TASK DIRECTIONS:
Lines in the listing below that include the word "escuelas" need to be copied.

DATA IN THIS EXERCISE:
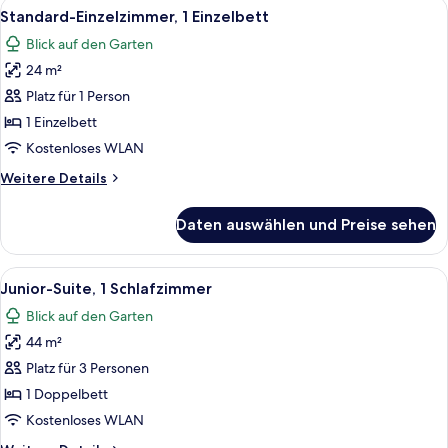
Alle
Ein Hotelzimmer mit Bett, Schreibtisc
5
Standard-Einzelzimmer, 1 Einzelbett
Fotos
Blick auf den Garten
für
24 m²
Standard-
Einzelzimmer,
Platz für 1 Person
1 Einzelbett
1 Einzelbett
anzeigen
Kostenloses WLAN
Weitere
Weitere Details
Details
für
Daten auswählen und Preise sehen
Standard-
Einzelzimmer,
1 Einzelbett
Alle
Ein Hotelzimmer mit einem hölzernen 
23
Junior-Suite, 1 Schlafzimmer
Fotos
Blick auf den Garten
für
44 m²
Junior-
Suite,
Platz für 3 Personen
1
1 Doppelbett
Schlafzimmer
Kostenloses WLAN
anzeigen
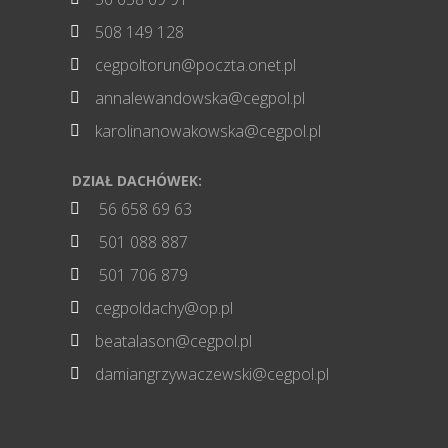
508 149 128

cegpoltorun@poczta.onet.pl

annalewandowska@cegpol.pl

karolinanowakowska@cegpol.pl

DZIAŁ DACHÓWEK:
56 658 69 63

501 088 887

501 706 879

cegpoldachy@op.pl

beatalason@cegpol.pl

damiangrzywaczewski@cegpol.pl

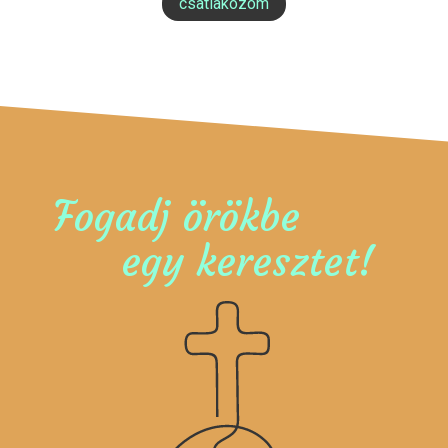
csatlakozom
Fogadj örökbe
egy keresztet!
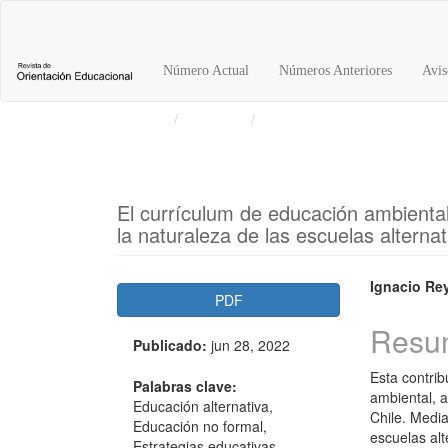
Navegación
principal
Contenido
Número Actual
Números Anteriores
Avis
principal
Barra
Inicio
Archivos
Vol. 35 Núm. 68 (2021): Revis
lateral
El currículum de educación ambiental:
la naturaleza de las escuelas alternat
Barra
Conte
Ignacio Re
PDF
lateral
princi
Resu
Publicado:
jun 28, 2022
del
del
Esta contrib
artículo
artícu
Palabras clave:
ambiental, a
Educación alternativa,
Chile. Medi
Educación no formal,
escuelas alt
Estrategias educativas,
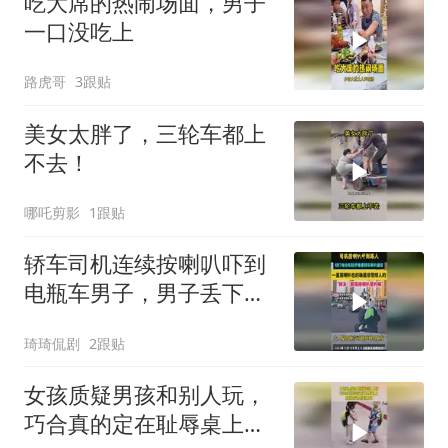
吃大席的热闹场面，男子
一口没吃上
路虎哥
3跟贴
美女太胖了，三轮车都上
不去！
哪吒剪影
1跟贴
轿车司机连续按喇叭吓到
电瓶车男子，男子丢下电
动车扬长而去！
琦琦侃剧
2跟贴
女孩质疑男孩和别人玩，
巧合真的定在耻辱桌上，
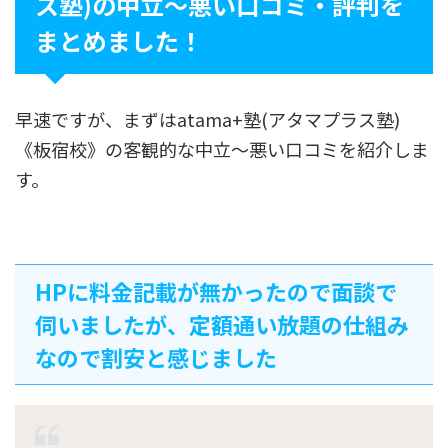
ス塾)の中立〜悪い口コミ・評判を
まとめました！
早速ですが、まずはatama+塾(アタマプラス塾)
《板宿校》の客観的な中立〜悪い口コミを紹介しま
す。
HPに料金記載が無かったので面談で
伺いましたが、定額通い放題の仕組み
なので割安と感じました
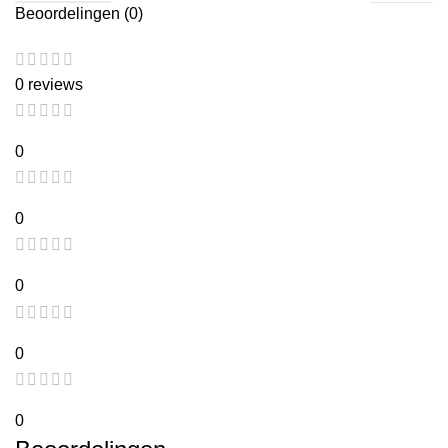
Beoordelingen (0)
0 reviews
0
0
0
0
0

RESPONSE BOX:
la naturaleza de las escuelas alternat
escuelas alt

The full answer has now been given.